[Saved data entries]
=== Begin Enclosure ===

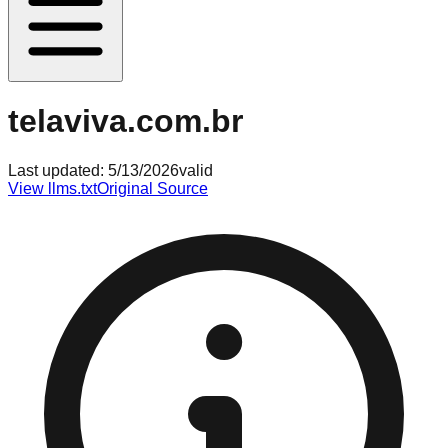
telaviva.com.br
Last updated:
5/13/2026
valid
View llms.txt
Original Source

=== End Enclosure ===
=== Begin Enclosure ===

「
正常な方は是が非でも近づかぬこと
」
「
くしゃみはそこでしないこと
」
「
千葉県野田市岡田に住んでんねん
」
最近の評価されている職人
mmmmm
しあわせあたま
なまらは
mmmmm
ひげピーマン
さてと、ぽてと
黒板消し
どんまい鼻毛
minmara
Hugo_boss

=== End Enclosure ===

Taking the entries above, write out exactly the lines starting with the line containing "telaviva.com.br" and going on through the line containing "Original Source", both included, and nothing else.

telaviva.com.br
Last updated:
5/13/2026
valid
View llms.txt
Original Source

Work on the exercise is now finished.